The economic recovery has taken a double hit from the delta variant and now omicron. Supply chain problems, empty downtown offices, inflation and frustrations with masks and shutdowns are seemingly permanent.
The efficiencies associated with just-in-time management, globalization and reliance on Chinese export subsidies to keep down prices for everyday items have created a brittle and vulnerable system.
Bottlenecks plaguing importers will not end quickly, nor will chip shortages. Imported furniture and domestically produced cars will remain scarce and supply pressures on inflation acute.
It’s not all the container ships backed up at Long Beach harbor.
School lunch and breakfast programs are coping with shortages of staples from soups to pizza. As consumers shifted food purchases at restaurants and from food services to grocery stores, food companies could not adjust product configurations smoothly.
To simplify production and maximize volumes on store shelves, they cut out some items. For example, in October, Campbell told school food services that the company was cutting out several sizes of thermal canned soup.
Empty spaces at grocery stores abound, and most of the items in short supply are not imported. Rather, frustrations reflect labor shortages and labor unrest the Biden Administration has done little to abate.

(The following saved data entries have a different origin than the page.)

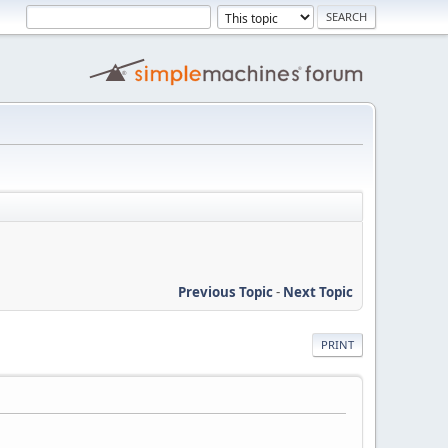
Previous Topic
-
Next Topic
PRINT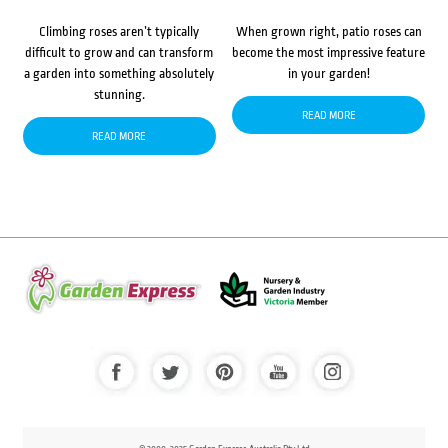
Climbing roses aren’t typically
When grown right, patio roses can
difficult to grow and can transform
become the most impressive feature
a garden into something absolutely
in your garden!
stunning.
READ MORE
READ MORE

For example, the scarcity of breakfast cereals was the direct effect of a strike that was lengthened when radicalized Kellogg workers turned down a contract negotiated by their union — they got lots of encouragement from Mr. Biden.

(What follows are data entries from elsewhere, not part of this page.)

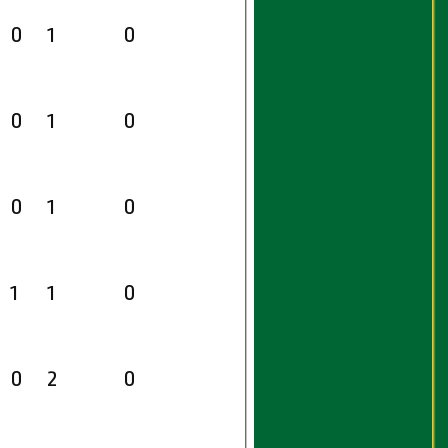
0
1
0
0
1
0
0
1
0
1
1
0
0
2
0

Longer-term, American industry faces an existential crisis — Japan, Taiwan, India, the EU, South Korea and China are pouring billions into the semiconductor industry. All recognize that manufacturing is the mainspring of innovation.

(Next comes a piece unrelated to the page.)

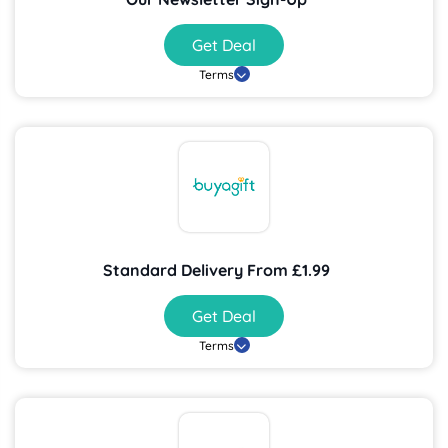
Get Deal
Terms
Standard Delivery From £1.99
Get Deal
Terms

For example, the electric car is a mechanically simpler device than automobiles powered by internal combustion engines. A big battery atop two electric motors has fewer components than an ICE and transmission. But it is an engineering marvel to produce the batteries and incredible software that manages the power supplies and distributes the horsepower and torque to four wheels.
For decades, American, Japanese and European automakers have been several steps ahead of Chinese competitors in ignition systems, crankshafts and the like.
China’s industrial policymakers bet on leap-frogging Western automakers through mastery of EV battery design with import barriers that reserved the domestic market for national champion Contemporary Amperex Technology, Ltd., generous subsidies, and securing global supplies of lithium and cobalt.
Bosch, the world’s largest automotive supplier renowned for its ICE ignition systems, won’t make EV batteries. Instead, it will cooperate with CATL, which is building a massive factory in Germany.
Meanwhile, GM relies on its joint venture with Korea’s LG, but together they appear puzzled to produce an EV that won’t catch fire parked in your driveway.
Tesla is exporting cars with Chinese-made batteries to Europe, a dozen indigenous Chinese automakers are testing the European market, and China is building capacity that could flood our market as well.
The royalties and profits that fund new product development, university research and mechanical and software engineering jobs will flow to whichever country wins out in assembling vehicles and manufacturing critical components. Batteries account for about 40 percent of EV value.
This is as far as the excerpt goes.